━━ Dataset ━━

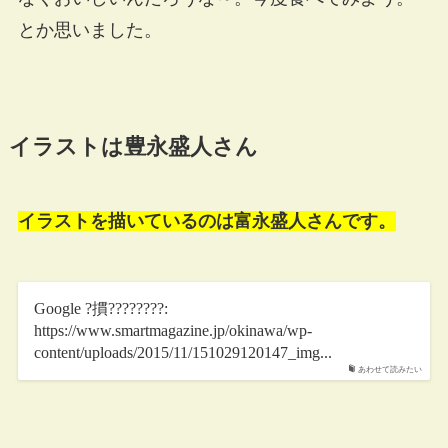
とか思いました。
イラストは豊永盛人さん
イラストを描いているのは富永盛人さんです。
Google ?摜????????:
https://www.smartmagazine.jp/okinawa/wp-
content/uploads/2015/11/151029120147_img...
あわせて読みたい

━━━

## Task to complete
Without the pictures, give every line above again exactly.

## Problem solution
とか思いました。
イラストは豊永盛人さん
イラストを描いているのは富永盛人さんです。
Google ?摜????????:
https://www.smartmagazine.jp/okinawa/wp-
content/uploads/2015/11/151029120147_img...
あわせて読みたい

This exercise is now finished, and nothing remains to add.